Start of SOURCE DATA

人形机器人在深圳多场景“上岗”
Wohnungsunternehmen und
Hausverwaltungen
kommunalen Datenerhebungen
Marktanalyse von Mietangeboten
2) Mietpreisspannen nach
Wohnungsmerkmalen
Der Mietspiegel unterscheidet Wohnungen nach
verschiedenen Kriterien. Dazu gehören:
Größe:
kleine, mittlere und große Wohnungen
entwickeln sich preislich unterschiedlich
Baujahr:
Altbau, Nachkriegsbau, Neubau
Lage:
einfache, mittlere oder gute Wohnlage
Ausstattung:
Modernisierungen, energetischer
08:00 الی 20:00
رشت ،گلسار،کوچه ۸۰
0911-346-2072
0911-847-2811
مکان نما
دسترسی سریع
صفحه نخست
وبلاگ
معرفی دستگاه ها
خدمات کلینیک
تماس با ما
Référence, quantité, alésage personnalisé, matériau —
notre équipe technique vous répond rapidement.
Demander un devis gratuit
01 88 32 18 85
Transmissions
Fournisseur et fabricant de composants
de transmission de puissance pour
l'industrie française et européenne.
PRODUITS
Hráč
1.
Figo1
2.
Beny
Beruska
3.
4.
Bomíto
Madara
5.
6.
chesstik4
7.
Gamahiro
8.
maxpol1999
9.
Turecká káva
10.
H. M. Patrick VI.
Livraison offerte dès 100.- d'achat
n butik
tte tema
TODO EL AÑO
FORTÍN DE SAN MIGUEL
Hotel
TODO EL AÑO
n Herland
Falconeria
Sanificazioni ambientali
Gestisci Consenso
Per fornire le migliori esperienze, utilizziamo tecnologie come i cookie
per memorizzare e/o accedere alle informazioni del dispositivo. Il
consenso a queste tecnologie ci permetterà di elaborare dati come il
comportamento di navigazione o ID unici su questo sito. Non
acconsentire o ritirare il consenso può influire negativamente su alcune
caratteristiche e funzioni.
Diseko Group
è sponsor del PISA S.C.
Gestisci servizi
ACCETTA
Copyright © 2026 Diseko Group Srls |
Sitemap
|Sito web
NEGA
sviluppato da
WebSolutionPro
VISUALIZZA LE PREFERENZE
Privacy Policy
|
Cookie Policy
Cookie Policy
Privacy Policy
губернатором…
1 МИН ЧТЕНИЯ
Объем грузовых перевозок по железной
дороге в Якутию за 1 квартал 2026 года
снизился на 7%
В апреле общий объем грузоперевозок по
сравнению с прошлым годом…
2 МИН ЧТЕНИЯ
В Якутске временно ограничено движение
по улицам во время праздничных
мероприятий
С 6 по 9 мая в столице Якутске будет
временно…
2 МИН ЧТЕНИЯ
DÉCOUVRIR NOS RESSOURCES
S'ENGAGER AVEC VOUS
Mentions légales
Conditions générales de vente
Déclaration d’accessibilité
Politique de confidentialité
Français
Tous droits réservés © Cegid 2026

End of SOURCE DATA

- _TASK INSTRUCTIONS_:
Please return every line of the records above that contains the word "Diseko".

- _SOLUTION TO THE EXERCISE_:
Diseko Group
Copyright © 2026 Diseko Group Srls |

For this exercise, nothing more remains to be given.